ALA released a report, Ebook Business Models that Andy, from Agnostic, Maybe, has accused of being a bit too brief and a case of too little too late. I do not think that he is too far off the mark. The report is very brief, but it does summarize nicely for what libraries are asking.
· Enduring Rights: Give us ownership and all that it entails.

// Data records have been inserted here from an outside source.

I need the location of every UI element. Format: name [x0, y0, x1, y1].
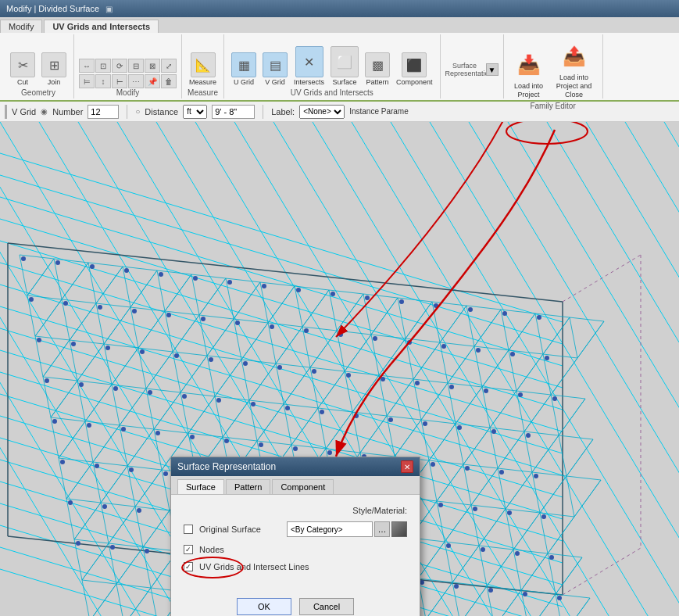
component-icon: ⬛: [402, 52, 427, 77]
style-material-header: Style/Material:: [184, 506, 407, 515]
ugrid-label: U Grid: [234, 79, 254, 87]
array-icon[interactable]: ⊠: [145, 59, 160, 73]
distance-input[interactable]: [212, 105, 255, 119]
btn-measure[interactable]: 📐 Measure: [187, 51, 219, 88]
modify-top-row: ↔ ⊡ ⟳ ⊟ ⊠ ⤢: [79, 59, 177, 73]
intersects-icon: ✕: [295, 46, 323, 77]
distance-dropdown[interactable]: ftm: [183, 105, 207, 119]
radio-number-icon: ◉: [41, 107, 48, 116]
uv-group-label: UV Grids and Intersects: [291, 88, 373, 98]
vgrid-label: V Grid: [265, 79, 285, 87]
ribbon-group-geometry: ✂ Cut ⊞ Join Geometry: [3, 34, 74, 98]
cut-icon: ✂: [10, 52, 35, 77]
ok-button[interactable]: OK: [237, 598, 291, 615]
separator1: [127, 105, 127, 119]
measure-label: Measure: [189, 79, 216, 87]
btn-load-close[interactable]: 📤 Load intoProject and Close: [551, 38, 598, 102]
btn-ugrid[interactable]: ▦ U Grid: [229, 51, 259, 88]
dialog-surface-representation[interactable]: Surface Representation ✕ Surface Pattern…: [170, 457, 420, 616]
measure-icon: 📐: [191, 52, 216, 77]
original-surface-row: Original Surface …: [184, 521, 407, 537]
load-project-icon: 📥: [513, 49, 545, 81]
unpin-icon[interactable]: 🗑: [161, 74, 177, 88]
cancel-button[interactable]: Cancel: [299, 598, 354, 615]
title-icon: ▣: [105, 5, 113, 13]
uv-buttons: ▦ U Grid ▤ V Grid ✕ Intersects ⬜ Surface…: [229, 34, 435, 88]
surface-icon: ⬜: [331, 46, 359, 77]
main-canvas: Surface Representation ✕ Surface Pattern…: [0, 122, 679, 616]
intersects-label: Intersects: [294, 79, 324, 87]
surface-label: Surface: [333, 79, 357, 87]
ribbon-content: ✂ Cut ⊞ Join Geometry ↔ ⊡ ⟳ ⊟ ⊠ ⤢: [0, 33, 679, 102]
trim-icon[interactable]: ⊢: [112, 74, 127, 88]
modify-bottom-row: ⊨ ↕ ⊢ ⋯ 📌 🗑: [79, 74, 177, 88]
nodes-checkbox[interactable]: [184, 545, 193, 554]
mirror-icon[interactable]: ⊟: [128, 59, 144, 73]
split-icon[interactable]: ⋯: [128, 74, 144, 88]
ribbon-group-family-editor: 📥 Load intoProject 📤 Load intoProject an…: [504, 34, 603, 98]
scale-icon[interactable]: ⤢: [161, 59, 177, 73]
join-label: Join: [48, 79, 61, 87]
title-text: Modify | Divided Surface: [6, 4, 99, 13]
load-close-icon: 📤: [559, 41, 590, 72]
dialog-tab-component[interactable]: Component: [272, 479, 334, 494]
btn-component[interactable]: ⬛ Component: [394, 51, 435, 88]
ribbon-tab-bar: Modify UV Grids and Intersects: [0, 17, 679, 33]
modify-label: Modify: [116, 88, 139, 98]
measure-group-label: Measure: [188, 88, 218, 98]
surface-rep-buttons: Surface Representation ▼: [445, 34, 499, 97]
component-label: Component: [396, 79, 433, 87]
dialog-tab-surface[interactable]: Surface: [177, 479, 224, 494]
align-icon[interactable]: ⊨: [79, 74, 95, 88]
surface-rep-dropdown[interactable]: ▼: [486, 63, 499, 76]
vgrid-icon: ▤: [263, 52, 288, 77]
btn-vgrid[interactable]: ▤ V Grid: [260, 51, 290, 88]
distance-label: Distance: [145, 107, 178, 116]
tab-uv-grids[interactable]: UV Grids and Intersects: [44, 20, 159, 33]
cut-label: Cut: [17, 79, 28, 87]
copy-icon[interactable]: ⊡: [95, 59, 111, 73]
move-icon[interactable]: ↔: [79, 59, 95, 73]
original-surface-label: Original Surface: [199, 525, 261, 534]
original-surface-color: [391, 521, 407, 537]
dialog-close-button[interactable]: ✕: [401, 460, 413, 473]
label-dropdown[interactable]: <None>: [299, 105, 345, 119]
pattern-label: Pattern: [366, 79, 389, 87]
tab-modify[interactable]: Modify: [0, 20, 42, 33]
vgrid-toolbar-label: V Grid: [12, 107, 36, 116]
original-surface-checkbox[interactable]: [184, 525, 193, 534]
nodes-label: Nodes: [199, 545, 224, 554]
ugrid-icon: ▦: [231, 52, 256, 77]
modify-buttons: ↔ ⊡ ⟳ ⊟ ⊠ ⤢ ⊨ ↕ ⊢ ⋯ 📌 🗑: [79, 34, 177, 88]
original-surface-style-btn[interactable]: …: [374, 521, 390, 537]
btn-load-project[interactable]: 📥 Load intoProject: [509, 46, 549, 102]
offset-icon[interactable]: ↕: [95, 74, 111, 88]
btn-join[interactable]: ⊞ Join: [39, 51, 69, 88]
btn-cut[interactable]: ✂ Cut: [8, 51, 38, 88]
pattern-icon: ▩: [365, 52, 390, 77]
uv-grids-label: UV Grids and Intersect Lines: [199, 562, 309, 571]
dialog-title: Surface Representation: [177, 461, 276, 472]
uv-grids-checkbox[interactable]: [184, 562, 193, 571]
load-close-label: Load intoProject and Close: [556, 73, 593, 98]
original-surface-style-input[interactable]: [287, 521, 373, 537]
separator2: [263, 105, 263, 119]
rotate-icon[interactable]: ⟳: [112, 59, 127, 73]
family-editor-buttons: 📥 Load intoProject 📤 Load intoProject an…: [509, 34, 598, 102]
pin-icon[interactable]: 📌: [145, 74, 160, 88]
measure-buttons: 📐 Measure: [187, 34, 219, 88]
btn-intersects[interactable]: ✕ Intersects: [291, 45, 327, 88]
family-editor-label: Family Editor: [530, 102, 575, 112]
ribbon-group-modify: ↔ ⊡ ⟳ ⊟ ⊠ ⤢ ⊨ ↕ ⊢ ⋯ 📌 🗑 Modify: [74, 34, 182, 98]
dialog-titlebar: Surface Representation ✕: [171, 457, 420, 476]
label-text: Label:: [271, 107, 295, 116]
dialog-tab-pattern[interactable]: Pattern: [226, 479, 270, 494]
dialog-tabs: Surface Pattern Component: [171, 476, 420, 495]
btn-surface[interactable]: ⬜ Surface: [328, 45, 361, 88]
number-input[interactable]: [88, 105, 119, 119]
load-project-label: Load intoProject: [514, 82, 543, 99]
geometry-label: Geometry: [21, 88, 55, 98]
toolbar: V Grid ◉ Number ○ Distance ftm Label: <N…: [0, 102, 679, 122]
btn-pattern[interactable]: ▩ Pattern: [363, 51, 392, 88]
instance-param-text: Instance Parame: [349, 107, 409, 116]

· Intregration-metadata access without the DRM
In a perfect world, this is what we should strive for and what we have had with print books, however, You Can’t Always Get Want You Want. Let’s look at our relationship expectations. As librarians, we want to the publishers to give us what they do not give the public. We want enduring rights. We want to ‘own’ the ebook and have first sale rights. We want to lend books through ILL. The public does not have access to such. I cringe when I think of all the ebooks that I have purchased through my Barnes and Noble app. If Barnes and Noble goes out of business, what happens to my access to my ebooks? When I am tired of reading my ebook, I cannot resell it or donate it to the library. And while Barnes and Noble does have the ‘lend it’ function, out of the one hundred or so ebooks that I ‘own’, I can only lend two. This is not limited to ebooks. I thought of this as I bought Hunger Games through VuDu. Maybe I should have bought it through Amazon.
I do not think that breaking up with ebooks is the best move in this relationship. However, I have no opposition to breaking up with the Big 6. What we do now, will form the future of libraries.
Big Six is singing Two Out of Three Ain’t Bad to us. They may need us, they may want us (or what we can do for them), but they will never love us. On other hand, Overdrive may be a case of Paradise by the Dashboard Light. In the heat of passion, we gave in and signed the contract, but now we are praying for the end of time.